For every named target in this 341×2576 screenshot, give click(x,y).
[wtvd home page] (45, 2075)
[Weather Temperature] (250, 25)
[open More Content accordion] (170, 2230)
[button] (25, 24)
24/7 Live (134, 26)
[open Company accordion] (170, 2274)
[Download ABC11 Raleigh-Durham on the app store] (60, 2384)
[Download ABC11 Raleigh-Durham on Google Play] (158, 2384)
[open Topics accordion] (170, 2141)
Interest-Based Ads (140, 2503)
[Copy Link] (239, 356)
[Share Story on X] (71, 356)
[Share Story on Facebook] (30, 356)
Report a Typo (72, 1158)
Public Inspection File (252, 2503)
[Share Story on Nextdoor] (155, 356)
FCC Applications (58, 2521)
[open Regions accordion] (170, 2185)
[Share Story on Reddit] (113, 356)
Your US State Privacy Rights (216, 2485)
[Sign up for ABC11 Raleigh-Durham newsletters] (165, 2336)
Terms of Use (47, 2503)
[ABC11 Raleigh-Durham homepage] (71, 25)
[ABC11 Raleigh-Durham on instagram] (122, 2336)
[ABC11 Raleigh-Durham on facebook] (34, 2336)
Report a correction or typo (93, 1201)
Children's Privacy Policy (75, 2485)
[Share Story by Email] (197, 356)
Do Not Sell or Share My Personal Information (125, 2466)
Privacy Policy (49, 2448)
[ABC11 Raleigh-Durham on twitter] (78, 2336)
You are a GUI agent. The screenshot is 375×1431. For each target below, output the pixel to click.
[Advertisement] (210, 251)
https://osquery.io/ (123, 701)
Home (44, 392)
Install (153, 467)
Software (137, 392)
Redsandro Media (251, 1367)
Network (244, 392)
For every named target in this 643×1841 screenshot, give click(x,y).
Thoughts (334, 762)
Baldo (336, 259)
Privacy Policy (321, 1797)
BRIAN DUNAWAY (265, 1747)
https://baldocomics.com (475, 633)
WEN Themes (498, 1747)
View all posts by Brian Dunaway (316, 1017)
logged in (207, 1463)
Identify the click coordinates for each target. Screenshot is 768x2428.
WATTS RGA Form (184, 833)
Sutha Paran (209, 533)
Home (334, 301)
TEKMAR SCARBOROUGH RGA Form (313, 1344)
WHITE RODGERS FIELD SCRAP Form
● ● ●
**What you have to do**: Go back to the listing above. Copy word for word the lines from the one with "Network (244, 392)" through the one with "WEN Themes (498, 1747)", and nothing more.

**Finished exercise**:
Network (244, 392)
For every named target in this 643×1841 screenshot, give click(x,y).
Thoughts (334, 762)
Baldo (336, 259)
Privacy Policy (321, 1797)
BRIAN DUNAWAY (265, 1747)
https://baldocomics.com (475, 633)
WEN Themes (498, 1747)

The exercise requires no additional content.